Porque, Doutor Cavaco, como é que consegue explicar a história do banco do Oliveira e Costa e do Dias Loureiro e de toda aquela malta com os seus negócios, sem se referir ao papel do que foi o cavaquismo em tudo isso?

Consegue, Doutor Cavaco, ignorar e fazer esquecer que a influência nefasta da parte nefasta do cavaquismo marcou de maneira irremediavelmente negativa o regime que herdámos dos anos 90?

Doutor Cavaco, a imagem que transmitiu de si próprio no debate com o Manuel Alegre foi penosa. Mas, foi também preocupante, quando se pensa que pode acontecer a desgraça de voltar a ser eleito presidente da república, principalmente na trágica situação em que este desgraçado país se encontra.

Transmitiu a imagem de alguém que se limita a considerar-se um grande economista que reverentemente se ajoelha perante o poder dos especuladores internacionais. A imagem de alguém que não se preocupa com a soberania do país, que é incapaz de reconhecer publicamente o seus erros, a imagem de alguém que nem respeita os seus adversários, nem aceita o contraditório.
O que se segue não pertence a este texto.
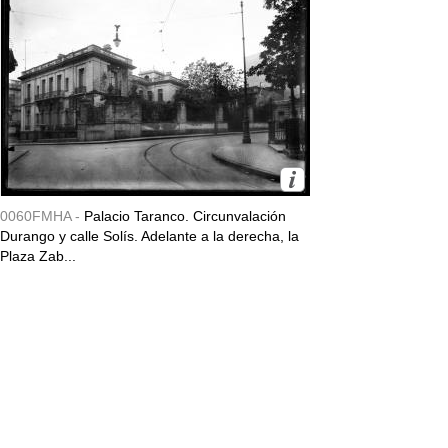
0060FMHA -
Palacio Taranco. Circunvalación
Durango y calle Solís. Adelante a la derecha, la
Plaza Zab...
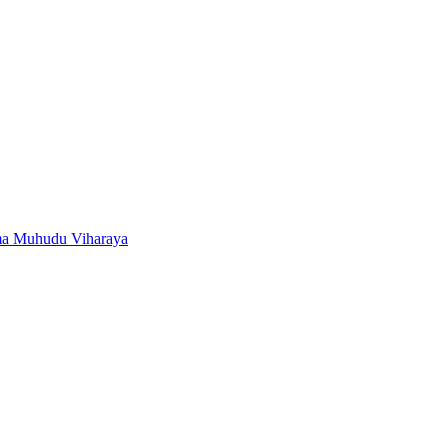
ma Muhudu Viharaya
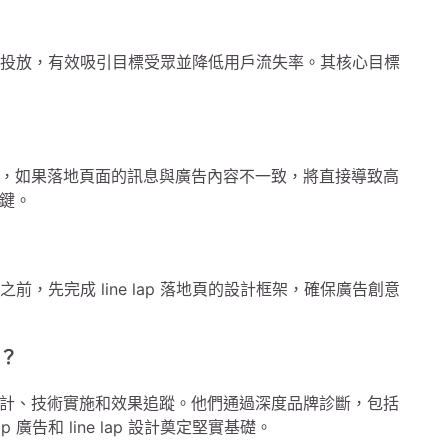
告投放，有效吸引目標受眾並降低用戶流失率。其核心目標
，如果落地頁面的訊息與廣告內容不一致，將直接導致高
鍵。
前，先完成 line lap 落地頁的設計框架，確保廣告創意
告？
計、技術實施和效果追蹤。他們通過深度品牌診斷，包括
告和 line lap 設計奠定堅實基礎。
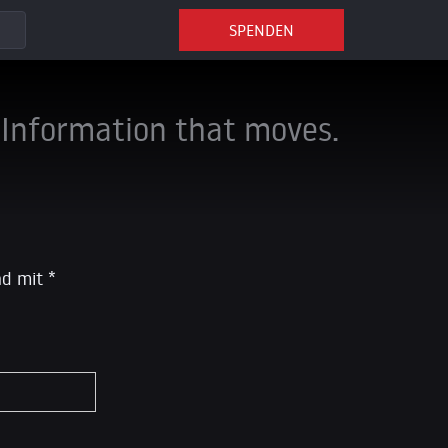
SPENDEN
Information that moves.
ind mit
*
Doutor Cavaco, a sua prestação frente ao Manuel Alegre, ao contrário da ilustre opinião dos ilustres comentadores que as televisões nos impingem, não teve nada de genial. Bem pelo contrário, ela foi um insulto a todos quantos consideram a política uma nobre actividade.

Insulto que remete para problemas de carácter que não são despiciendos.

As sondagens dão ao candidato-presidente 60% das preferências eleitorais, o homem para todos os efeitos está, parece estar eleito, praticamente não precisaria de fazer campanha.

O que é que lhe passou pela cabeça, quando começou a atacar o seu opositor daquela maneira despropositadamente agressiva?

Doutor Cavaco, não estamos nem na Coreia do Norte, nem na China, nem em Cuba, nem no Irão. Ainda não estamos.

Quando o debate chegou ao fim, fui assaltado pela lembrança de um célebre debate televisivo.

Recapitulemos, o Doutor Cavaco tem à partida tudo para ser eleito. Por mim, estava à espera de ver o homem com uma abordagem incisiva mas calma, descontraído e confiante.

Ora, o que vi foi um candidato agressivo, arrogante, quase malcriado, um candidato-presidente que não teve a humildade de responder a uma única das questões que lhe foram colocadas, um político crispado, com dificuldades de articulação e de sintaxe, alguém sem auto-controle.

Passo à frente, lembrei-me então do famoso debate em que o Dr. Cunhal observava sorridente ao Dr. Soares: “olhe que não, olhe que não, Doutor!”

Mas, nesses tempos a política e os políticos tinham estatura, tinham carácter, tinham história, falavam por si, tinham convicções, sabiam argumentar e sabiam ouvir. A política tinha a ver com ética e com arte.